So much has been said last week about Debbie Reynolds and the iconic roles she played. One of those was the bold, historical figure–the unsinkable Molly Brown. Debbie was nominated for an Oscar for best actress for her portrayal. It was a great role and Debbie really captured the woman’s zest for life.
Molly Brown was born Margaret Tobin in 1867 and lived just blocks from the Mississippi River. Both of her parents were Irish immigrants and struggled to survive.
At the age of eighteen, she followed a sister, brother-in-law and brother to Leadville, Colorado where she went to work in a mercantile. She met a miner named James Joseph (J.J.) Brown and fell in love. They married in 1886, settled down and had two children.
Molly wasn’t content to sit idle. She joined the Women’s Suffrage Movement to fight for women’s rights and she worked in a soup kitchen that fed starving miners.
Meanwhile, J.J. rose to own his own mine and due to a method he devised, began shipping 135 tons of gold ore a day. They were in the money. They built a large, fancy home in a swanky Denver neighborhood and a summer one in the foothills.
Next on her list was forming the Denver Women’s Club with projects in literacy, education, and human rights. She raised funds to build hospitals, schools, and churches and worked with well-known judge to help destitute children. The judge’s and her efforts led to the formation of the U.S. Juvenile Court System. She was lifelong activist for human rights and organized conferences around the nation to address the issue.
So it was no surprise when she ran for a U.S. Senate seat—8 years before women won the right to vote. She didn’t win but it was remarkable all the same.
In 1912, she boarded the Titantic to sail home, and as everyone knows, it hit an iceberg and sank. Molly helped others into lifeboats until she was forced into one herself. She manned an oar and kept everyone’s spirits up until they were rescued.

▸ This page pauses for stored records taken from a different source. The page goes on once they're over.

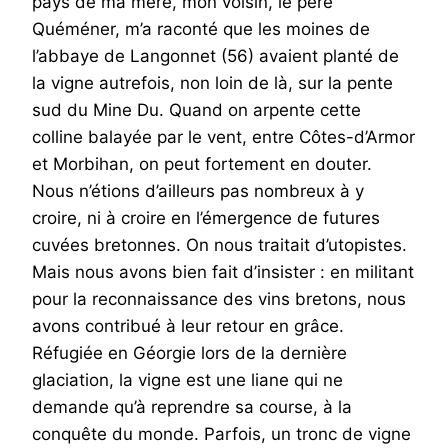
pays de ma mère, mon voisin, le père
Quéméner, m’a raconté que les moines de
l’abbaye de Langonnet (56) avaient planté de
la vigne autrefois, non loin de là, sur la pente
sud du Mine Du. Quand on arpente cette
colline balayée par le vent, entre Côtes-d’Armor
et Morbihan, on peut fortement en douter.
Nous n’étions d’ailleurs pas nombreux à y
croire, ni à croire en l’émergence de futures
cuvées bretonnes. On nous traitait d’utopistes.
Mais nous avons bien fait d’insister : en militant
pour la reconnaissance des vins bretons, nous
avons contribué à leur retour en grâce.
Réfugiée en Géorgie lors de la dernière
glaciation, la vigne est une liane qui ne
demande qu’à reprendre sa course, à la
conquête du monde. Parfois, un tronc de vigne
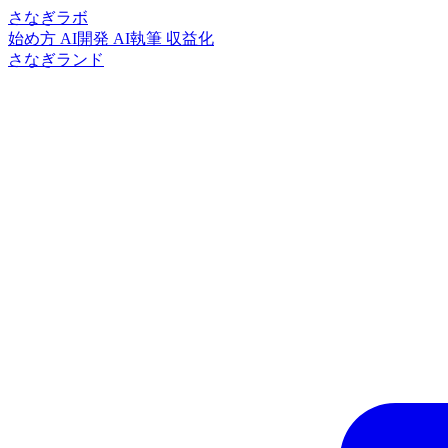
さなぎラボ
始め方
AI開発
AI執筆
収益化
さなぎランド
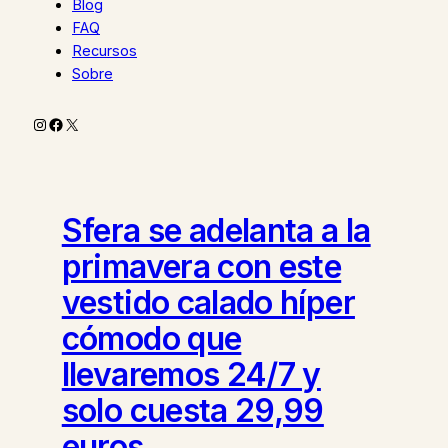
Blog
FAQ
Recursos
Sobre
Instagram
Facebook
X
Sfera se adelanta a la
primavera con este
vestido calado híper
cómodo que
llevaremos 24/7 y
solo cuesta 29,99
euros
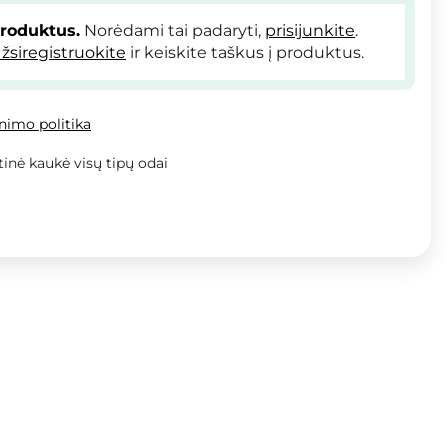
produktus.
Norėdami tai padaryti,
prisijunkite
.
žsiregistruokite
ir keiskite taškus į produktus.
inimo politika
tinė kaukė visų tipų odai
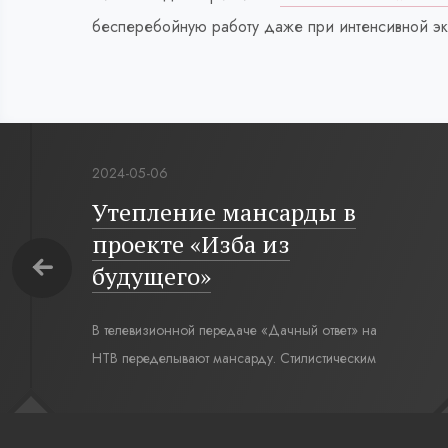
бесперебойную работу даже при интенсивной эк
2024-05-06
Утепление мансарды в
проекте «Изба из
будущего»
В телевизионной передаче «Дачный ответ» на
НТВ переделывают мансарду. Стилистическим
интерьерным решением для комнаты под
крышей стал современный русский стиль. Русская
изба, бревенчатые стены выкрашенные в цвет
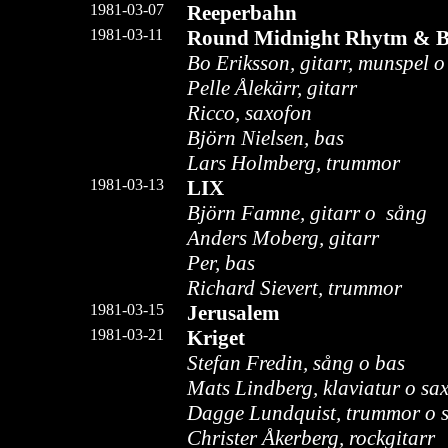
1981-03-07
Reeperbahn
1981-03-11
Round Midnight Rhytm & B
Bo Eriksson, gitarr, munspel o
Pelle Ålekärr, gitarr
Ricco, saxofon
Björn Nielsen, bas
Lars Holmberg, trummor
1981-03-13
LIX
Björn Famne, gitarr o sång
Anders Moberg, gitarr
Per, bas
Richard Sievert, trummor
1981-03-15
Jerusalem
1981-03-21
Kriget
Stefan Fredin, sång o bas
Mats Lindberg, klaviatur o sa
Dagge Lundquist, trummor o 
Christer Åkerberg, rockgitarr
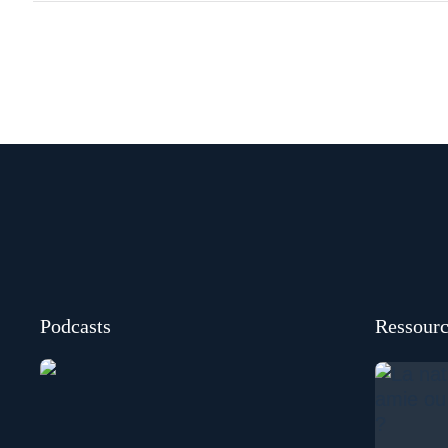
Podcasts
Ressourc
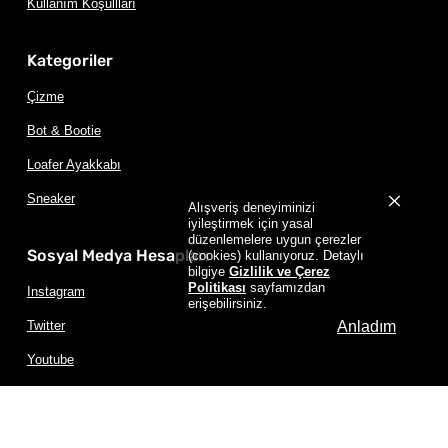
Kullanım Koşullları
Kategoriler
Çizme
Bot & Bootie
Loafer Ayakkabı
Sneaker
Alışveriş deneyiminizi
iyileştirmek için yasal
düzenlemelere uygun çerezler
Sosyal Medya Hesapları
(cookies) kullanıyoruz. Detaylı
bilgiye
Gizlilik ve Çerez
Politikası
sayfamızdan
Instagram
erişebilirsiniz.
Anladım
Twitter
Youtube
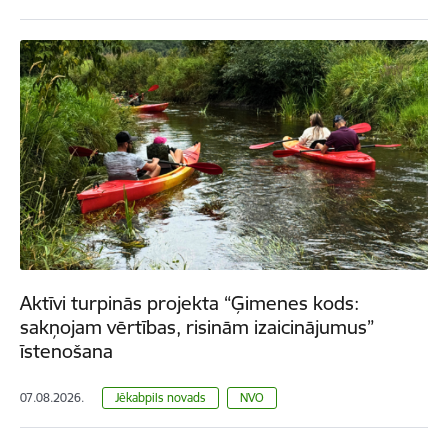
Aktīvi turpinās projekta “Ģimenes kods:
sakņojam vērtības, risinām izaicinājumus”
īstenošana
07.08.2026.
Jēkabpils novads
NVO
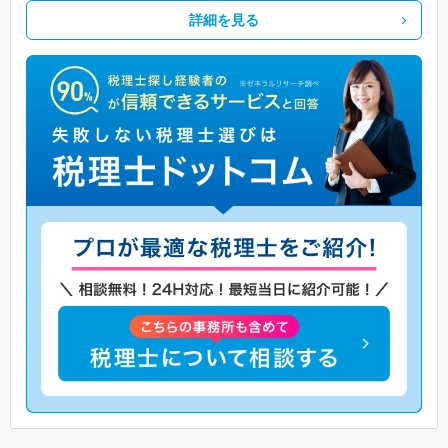
詳細を見る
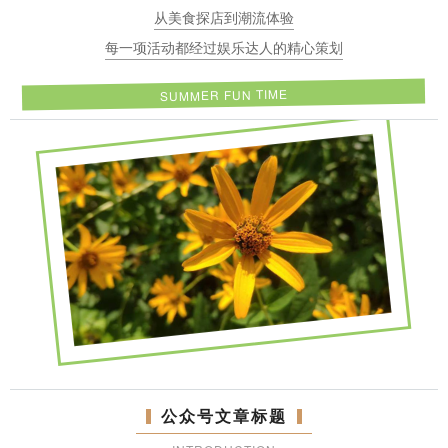
从美食探店到潮流体验
每一项活动都经过娱乐达人的精心策划
SUMMER FUN TIME
公众号文章标题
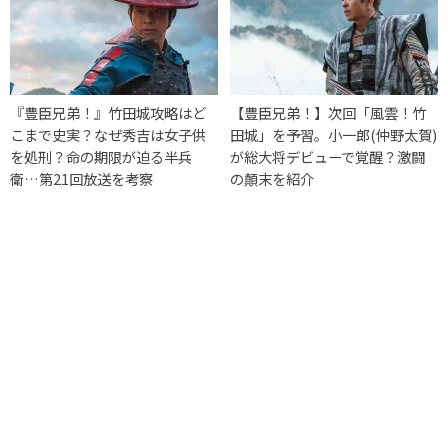
『豊臣兄弟！』竹田城攻略はど
【豊臣兄弟！】次回「風雲！竹
こまで史実？なぜ秀吉は女子供
田城」を予習。小一郎(仲野太賀)
を処刑？命の期限が迫る半兵
が総大将デビューで覚醒？激闘
衛…第21回放送を考察
の顛末を紹介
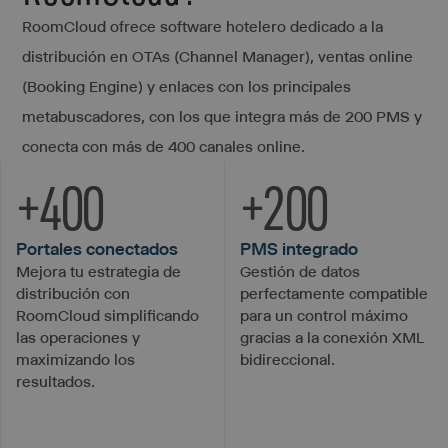
RoomCloud ofrece software hotelero dedicado a la
distribución en OTAs (Channel Manager), ventas online
(Booking Engine) y enlaces con los principales
metabuscadores, con los que integra más de 200 PMS y
conecta con más de 400 canales online.
+
400
+
200
Portales conectados
PMS integrado
Mejora tu estrategia de
Gestión de datos
distribución con
perfectamente compatible
RoomCloud simplificando
para un control máximo
las operaciones y
gracias a la conexión XML
maximizando los
bidireccional.
resultados.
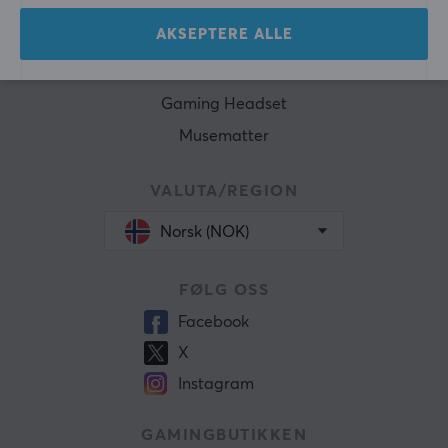
Tastatur
AKSEPTERE ALLE
Konsoll
Gamingstol
Gaming Headset
Musematter
VALUTA/REGION
Norsk (NOK)
FØLG OSS
Facebook
X
Instagram
GAMINGBUTIKKEN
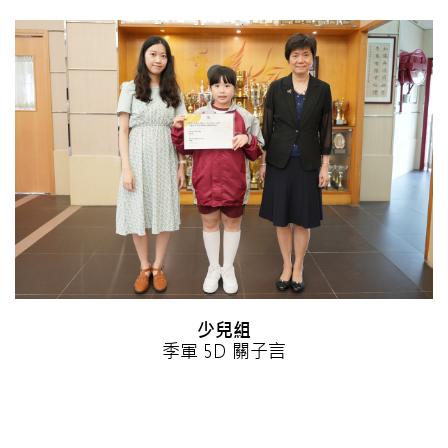
少兒組
季軍 5D 關子言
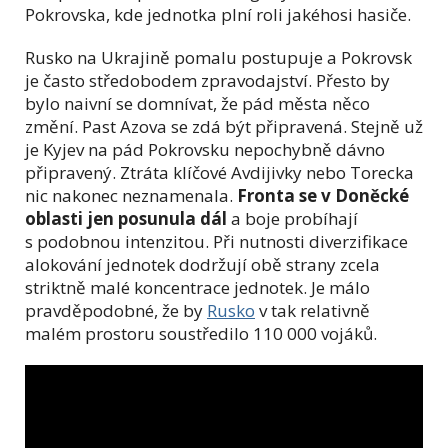
Pokrovska, kde jednotka plní roli jakéhosi hasiče.
Rusko na Ukrajině pomalu postupuje a Pokrovsk
je často středobodem zpravodajství. Přesto by
bylo naivní se domnívat, že pád města něco
změní. Past Azova se zdá být připravená. Stejně už
je Kyjev na pád Pokrovsku nepochybně dávno
připravený. Ztráta klíčové Avdijivky nebo Torecka
nic nakonec neznamenala.
Fronta se v Doněcké
oblasti jen posunula dál
a boje probíhají
s podobnou intenzitou. Při nutnosti diverzifikace
alokování jednotek dodržují obě strany zcela
striktně malé koncentrace jednotek. Je málo
pravděpodobné, že by
Rusko
v tak relativně
malém prostoru soustředilo 110 000 vojáků.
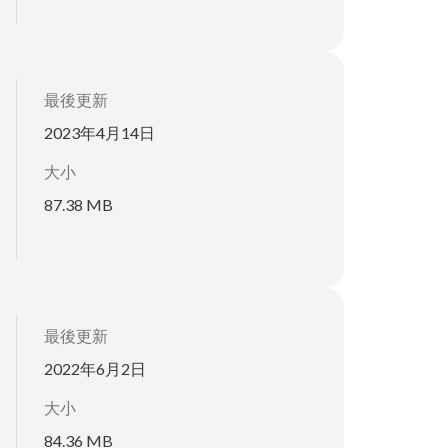
最後更新
2023年4月14日
大小
87.38 MB
最後更新
2022年6月2日
大小
84.36 MB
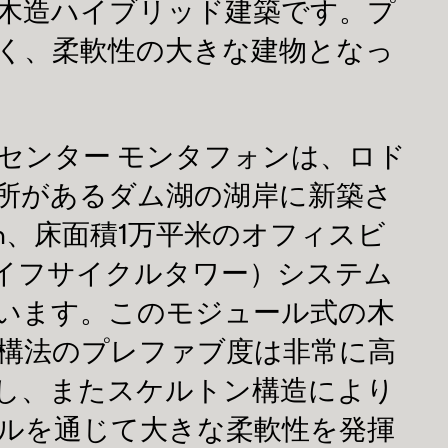
木造ハイブリッド建築です。プ
く、柔軟性の大きな建物となっ
センター モンタフォンは、ロド
所があるダム湖の湖岸に新築さ
m、床面積1万平米のオフィスビ
ライフサイクルタワー）システム
います。このモジュール式の木
構法のプレファブ度は非常に高
し、またスケルトン構造により
ルを通じて大きな柔軟性を発揮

Once onboard the Carpathia, she assisted the survivors with getting what they needed. Since she spoke French, German, and Russian, she was of tremendous help. Her undaunted good cheer proved very beneficial in keeping everyone’s spirits up. She remained with the survivors upon landing until each had family, friends and/or medical assistance at their side. Plus, she raised over $10,000 for the survivors and worked for them for countless years afterward.
In New York, the authorities held a hearing on the shipwreck but they refused to let her testify—because she was a woman. So she gathered pen and paper and wrote out her version of the events. She mailed it to the ones in charge—in addition to publishing it in newspapers in Denver, New York and Paris. She’d teach them to try to silence her. She was awarded the French Legion of Honor for her tireless work.
J.J. Brown died in 1922 and Molly in 1932 of a brain tumor.
No one was more vital and had such a driving need to help those less fortunate. She’ll long be remembered for her courage, strength and boundless optimism. She was a force to reckon with.